Dataset extract -
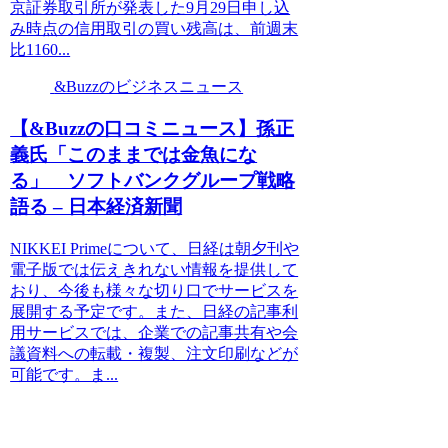
京証券取引所が発表した9月29日申し込
み時点の信用取引の買い残高は、前週末
比1160...
&Buzzのビジネスニュース
【&Buzzの口コミニュース】孫正
義氏「このままでは金魚にな
る」 ソフトバンクグループ戦略
語る – 日本経済新聞
NIKKEI Primeについて、日経は朝夕刊や
電子版では伝えきれない情報を提供して
おり、今後も様々な切り口でサービスを
展開する予定です。また、日経の記事利
用サービスでは、企業での記事共有や会
議資料への転載・複製、注文印刷などが
可能です。ま...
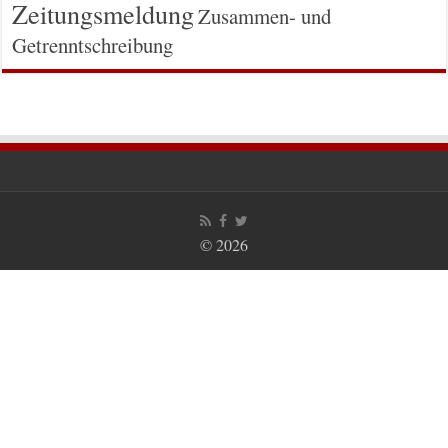
Zeitungsmeldung
Zusammen- und
Getrenntschreibung
© 2026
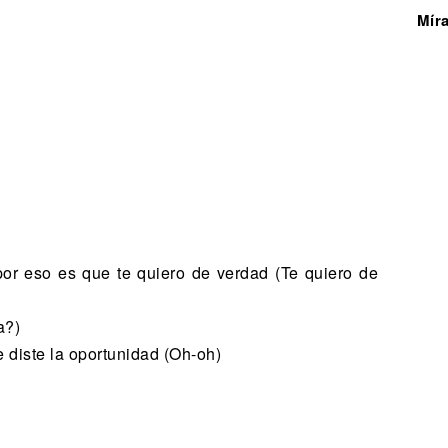
Mír
por eso es que te quiero de verdad (Te quiero de
a?)
e diste la oportunidad (Oh-oh)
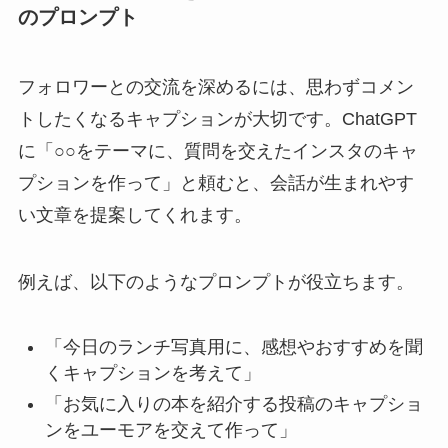
のプロンプト
フォロワーとの交流を深めるには、思わずコメン
トしたくなるキャプションが大切です。ChatGPT
に「○○をテーマに、質問を交えたインスタのキャ
プションを作って」と頼むと、会話が生まれやす
い文章を提案してくれます。
例えば、以下のようなプロンプトが役立ちます。
「今日のランチ写真用に、感想やおすすめを聞
くキャプションを考えて」
「お気に入りの本を紹介する投稿のキャプショ
ンをユーモアを交えて作って」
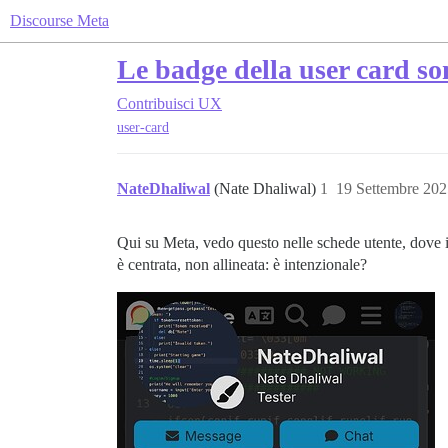
Discourse Meta
Le badge della user card so
Contribuisci
UX
user-card
NateDhaliwal
(Nate Dhaliwal)
1
19 Settembre 202
Qui su Meta, vedo questo nelle schede utente, dove i 
è centrata, non allineata: è intenzionale?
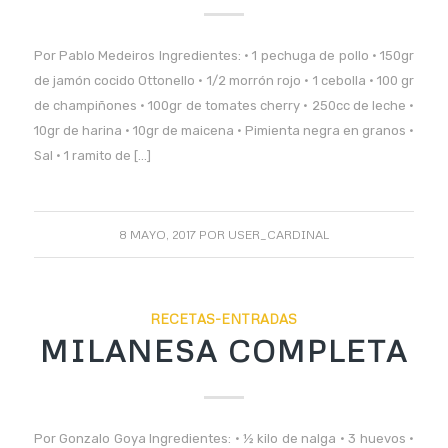
Por Pablo Medeiros Ingredientes: • 1 pechuga de pollo • 150gr
de jamón cocido Ottonello • 1/2 morrón rojo • 1 cebolla • 100 gr
de champiñones • 100gr de tomates cherry • 250cc de leche •
10gr de harina • 10gr de maicena • Pimienta negra en granos •
Sal • 1 ramito de […]
8 MAYO, 2017
POR
USER_CARDINAL
RECETAS-ENTRADAS
MILANESA COMPLETA
Por Gonzalo Goya Ingredientes: • ½ kilo de nalga • 3 huevos •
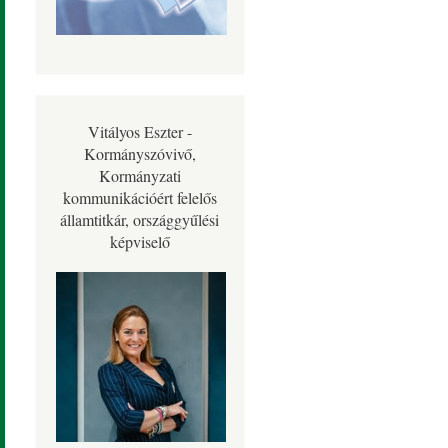
Vitályos Eszter -
Kormányszóvivő,
Kormányzati
kommunikációért felelős
államtitkár, országgyűlési
képviselő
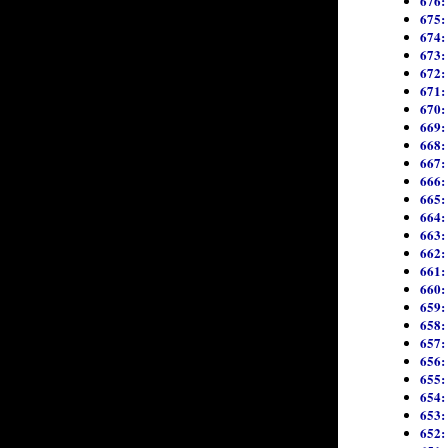
676:
675: 
674:
673:
672:
671:
670: 
669:
668:
667:
666:
665: 
664:
663:
662:
661:
660:
659:
658:
657:
656:
655:
654:
653:
652:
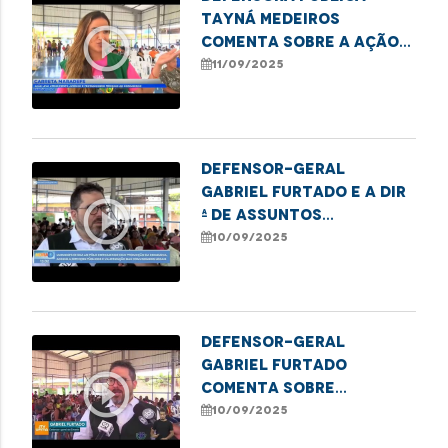
Tayná Medeiros
play_circle_outline
comenta sobre a ação
da Carreta MARADEFS
11/09/2025
no polo Coroadinho
Defensor-geral
Gabriel Furtado e a Dir
play_circle_outline
ª de Assuntos
Institucionais da
10/09/2025
DPE/MA, Maiele Morais
falam sobre a ação da
Carreta Maradefs no
Polo Coroadinho
Defensor-geral
Gabriel Furtado
play_circle_outline
comenta sobre
parceria da Defensoria
10/09/2025
com Mobiliza SLZ no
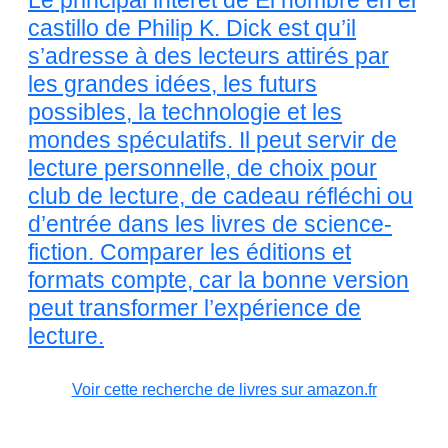
Le principal intérêt de El hombre en el
castillo de Philip K. Dick est qu’il
s’adresse à des lecteurs attirés par
les grandes idées, les futurs
possibles, la technologie et les
mondes spéculatifs. Il peut servir de
lecture personnelle, de choix pour
club de lecture, de cadeau réfléchi ou
d’entrée dans les livres de science-
fiction. Comparer les éditions et
formats compte, car la bonne version
peut transformer l’expérience de
lecture.
Voir cette recherche de livres sur amazon.fr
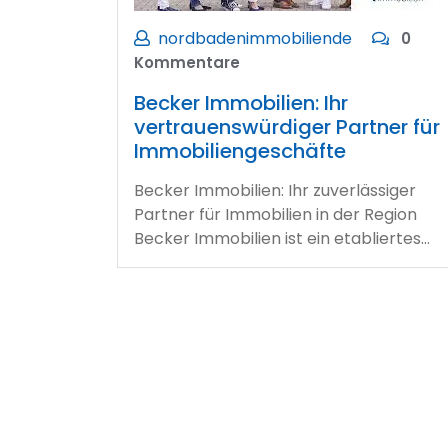
nordbadenimmobiliende
0
Kommentare
Becker Immobilien: Ihr
vertrauenswürdiger Partner für
Immobiliengeschäfte
Becker Immobilien: Ihr zuverlässiger
Partner für Immobilien in der Region
Becker Immobilien ist ein etabliertes…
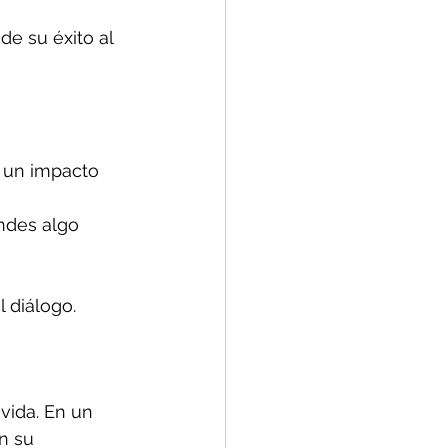
de su éxito al 
 un impacto 
ndes algo 
 diálogo.
vida. En un 
n su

What you are asked to do -
Among the records, find every line holding the word "Meta" and copy it.

Reply -
Discourse Meta
Qui su Meta, vedo questo nelle schede utente, dove i 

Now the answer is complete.